┌────────

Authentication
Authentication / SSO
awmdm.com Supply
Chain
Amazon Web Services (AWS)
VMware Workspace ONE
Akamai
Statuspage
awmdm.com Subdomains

└────────

What you are asked to do:
Look over the records above and copy each line that includes the string "awmdm".

The completed task:
awmdm.com Supply
awmdm.com Subdomains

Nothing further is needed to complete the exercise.